Nawet dwukrotnie w ciągu najbliższych kilkunastu miesięcy może wzrosnąć liczba hoteli, których właściciele będą chcieli się ich pozbyć. Najwięcej ofert dotyczy niewielkich obiektów mających 30 – 40 pokojów, ale szykują się także transakcje spektakularne: jeszcze w te wakacje może dojść do sprzedaży warszawskiego hotelu InterContinental, w której kwota może przekroczyć 100 mln euro.

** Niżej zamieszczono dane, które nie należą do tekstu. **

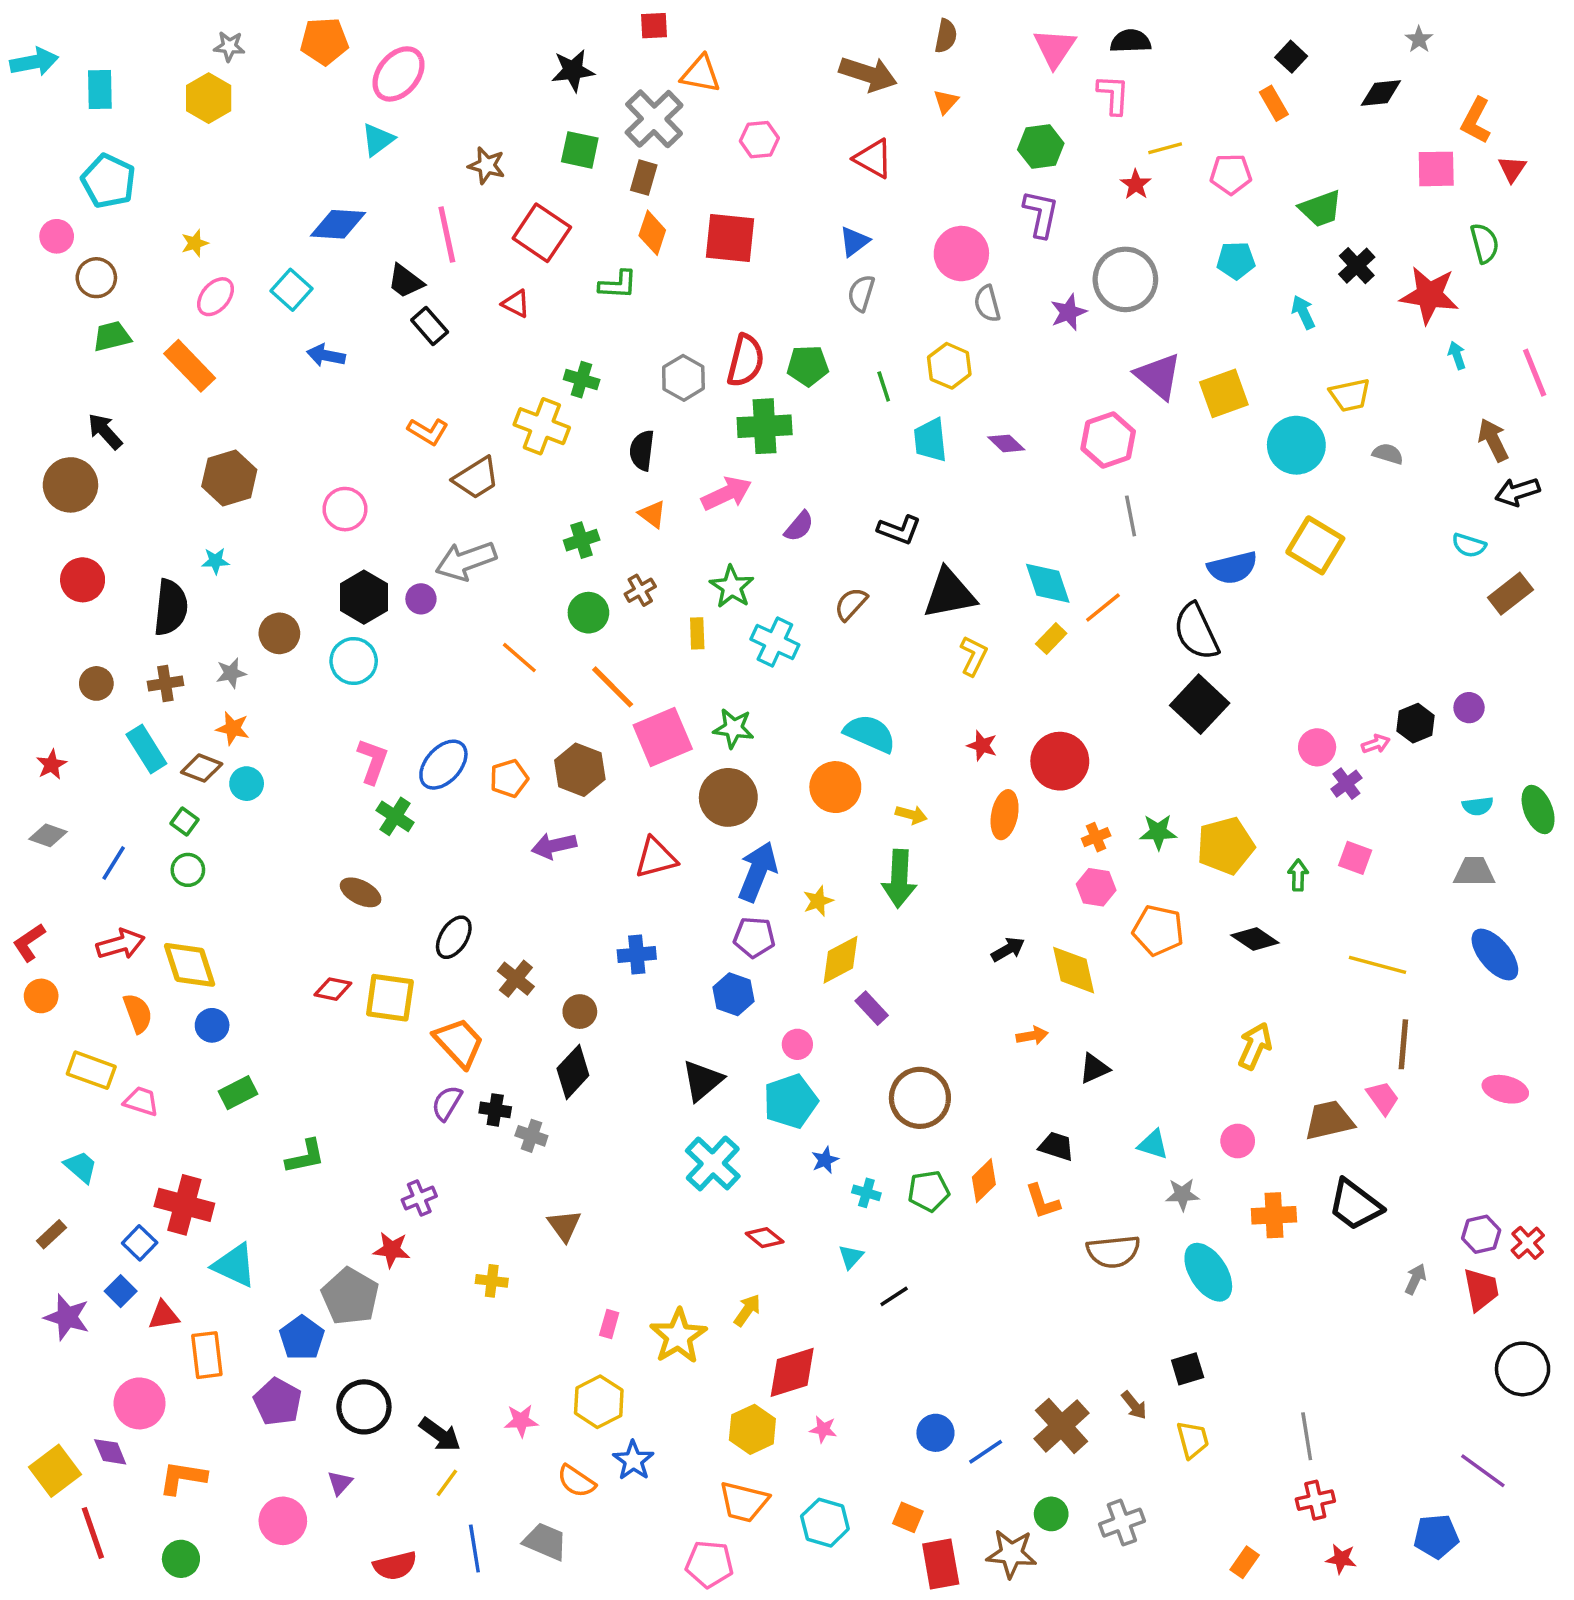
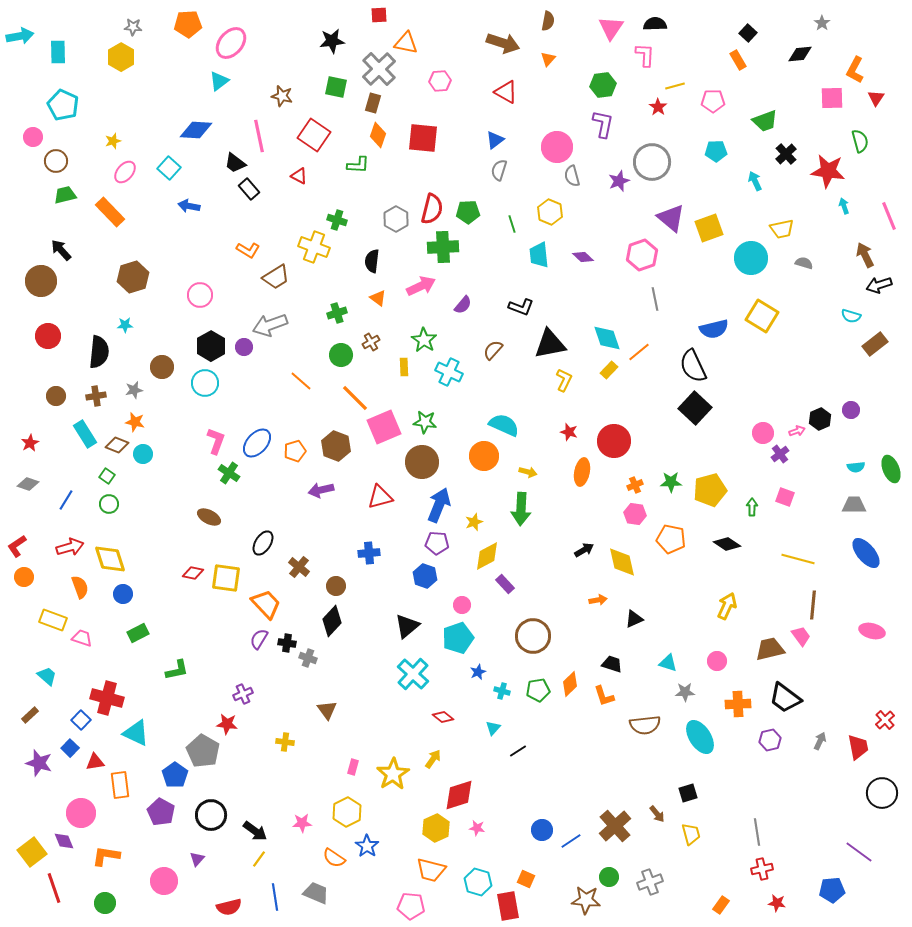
purple hexagon: (1481, 1234) -> (770, 740), moved
red rectangle: (941, 1564) -> (508, 906), moved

Według wyliczeń Andrzeja Szafrańskiego, analityka rynku hotelarskiego i współwłaściciela branżowego portalu e-hotelarstwo, na rynku jest obecnie 250 – 300 obiektów na sprzedaż. W przyszłym roku ta liczba może przekroczyć pół tysiąca. – Tempo wzrostu liczby ofert będzie zależało od stanu polskiej gospodarki, czyli krajowego popytu na noclegi, tempa zawieranych transakcji, a w dalszej kolejności od ewentualnego wzrostu liczby turystów zagranicznych – przewiduje Szafrański.
Trudno sprzedać
W ubiegłym roku średnia frekwencja w polskich hotelach wzrosła w porównaniu z 2010 rokiem o 7,6 proc. Jeszcze bardziej, bo o 9 proc., zwiększyła się liczba korzystających z hoteli Polaków. – Dla branży to dobra prognoza, bo goście z Polski dają temu biznesowi większą stabilność – zauważa Janusz Mitulski, partner w firmie doradczej Horwath HTL.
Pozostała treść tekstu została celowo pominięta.